Best described by one reviewer as “a film without a constituency”, The Lone Ranger works overtime to alienate any constituency it might have had in theory. Within the first fifteen minutes we are shown The Lone Ranger and Tonto robbing a bank, and the man behind The Lone Ranger’s mask is established as irreligious. Ha, ha! The filmmakers want us to know right off that this is not going to be “your grandpa’s type of Western” — which is, of course, the only kind of Western anybody wants to see.
We still long for the moral values, for the heroic role models, that Westerns once supplied, and whenever a modern Western mocks those things, it flops at the box office — just as The Lone Ranger flopped. (The film lost approximately $150 million dollars overall for Walt Disney Pictures.)
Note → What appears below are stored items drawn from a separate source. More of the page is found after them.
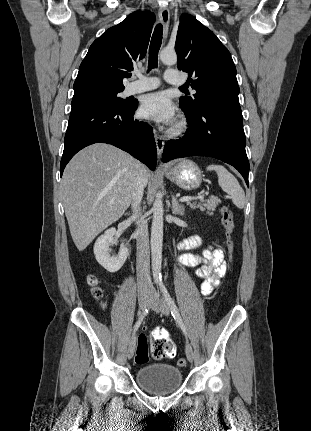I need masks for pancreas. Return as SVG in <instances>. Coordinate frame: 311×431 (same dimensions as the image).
<instances>
[{"instance_id": "cf45deb5", "label": "pancreas", "mask_w": 311, "mask_h": 431, "mask_svg": "<svg viewBox=\"0 0 311 431\" xmlns=\"http://www.w3.org/2000/svg\"><path fill=\"white\" fill-rule=\"evenodd\" d=\"M218 204H221V200L219 198H216V196H210L209 200H200L198 204H190V208H193V210H201V212H206L208 216H212L215 208H217Z\"/></svg>"}]
</instances>
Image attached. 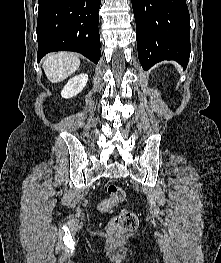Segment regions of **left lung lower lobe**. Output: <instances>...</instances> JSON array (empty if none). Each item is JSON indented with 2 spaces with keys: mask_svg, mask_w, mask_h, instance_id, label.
Returning a JSON list of instances; mask_svg holds the SVG:
<instances>
[{
  "mask_svg": "<svg viewBox=\"0 0 221 263\" xmlns=\"http://www.w3.org/2000/svg\"><path fill=\"white\" fill-rule=\"evenodd\" d=\"M138 57L148 70L162 60L189 61L190 15L185 0H131Z\"/></svg>",
  "mask_w": 221,
  "mask_h": 263,
  "instance_id": "obj_1",
  "label": "left lung lower lobe"
}]
</instances>
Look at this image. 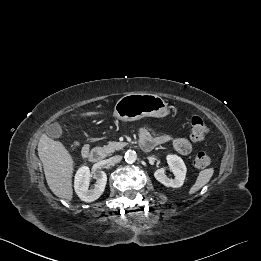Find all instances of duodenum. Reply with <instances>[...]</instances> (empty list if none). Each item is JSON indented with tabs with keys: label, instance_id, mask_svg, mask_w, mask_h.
<instances>
[{
	"label": "duodenum",
	"instance_id": "1",
	"mask_svg": "<svg viewBox=\"0 0 261 261\" xmlns=\"http://www.w3.org/2000/svg\"><path fill=\"white\" fill-rule=\"evenodd\" d=\"M140 146L144 150H150L152 148V145L146 142L141 141ZM103 151L99 149H91V150H83V156L92 163H98L103 159Z\"/></svg>",
	"mask_w": 261,
	"mask_h": 261
}]
</instances>
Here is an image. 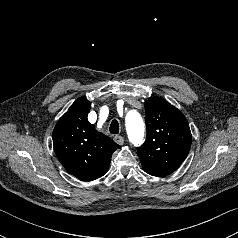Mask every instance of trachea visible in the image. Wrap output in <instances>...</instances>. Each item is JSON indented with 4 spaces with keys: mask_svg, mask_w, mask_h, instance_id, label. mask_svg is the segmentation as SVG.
Listing matches in <instances>:
<instances>
[{
    "mask_svg": "<svg viewBox=\"0 0 238 238\" xmlns=\"http://www.w3.org/2000/svg\"><path fill=\"white\" fill-rule=\"evenodd\" d=\"M110 133L118 134L119 133V123L117 120H113L110 124Z\"/></svg>",
    "mask_w": 238,
    "mask_h": 238,
    "instance_id": "obj_1",
    "label": "trachea"
}]
</instances>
You can make a funny Western, a Western that pokes fun at Western clichés, without being cynical about the tradition, but being cynical about the tradition is the mark of hipness for a modern Western. The only people who find this sort of cynicism amusing are the Hollywood hipsters who make such films.
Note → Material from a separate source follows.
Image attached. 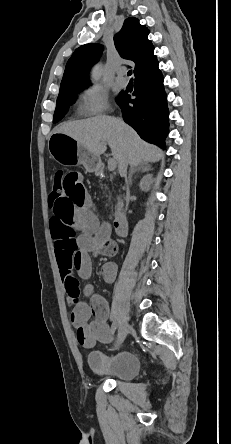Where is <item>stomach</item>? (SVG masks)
I'll return each mask as SVG.
<instances>
[{"instance_id": "stomach-1", "label": "stomach", "mask_w": 231, "mask_h": 444, "mask_svg": "<svg viewBox=\"0 0 231 444\" xmlns=\"http://www.w3.org/2000/svg\"><path fill=\"white\" fill-rule=\"evenodd\" d=\"M48 148L52 158L63 165L82 164L88 172H95L100 168V157L64 133H54L49 139Z\"/></svg>"}]
</instances>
There are some funny things in the film. There are some beautiful shots that reference classic Westerns like The Searchers. There are some thrilling action sequences — or action sequences that would be thrilling if they didn’t rely so obviously on CGI. Directors with big budgets just never know where to stop with the CGI stuff — it’s like a drug. Watching a man sit a horse well as he rides through beautiful country is always exciting, cinematically. Watching a man sit a horse indifferently as he rides in front of a green screen is just not the same.
The people who made this movie made the delightful Pirates Of the Caribbean, which is also a goof on an old movie genre. The Lone Ranger must have seemed like a cinch follow-up, goofing on a different old movie genre. But people care about Westerns in a way they don’t care about pirate movies. It was a fatal miscalculation not to understand this.
Those who want to brave a viewing of The Lone Ranger should know that it’s one of those movies that gets worse and worse the longer it goes on, and it goes on for two and half hours — time enough to get really, really bad, swirling deeper and deeper into incoherence and silliness, all at a breakneck pace.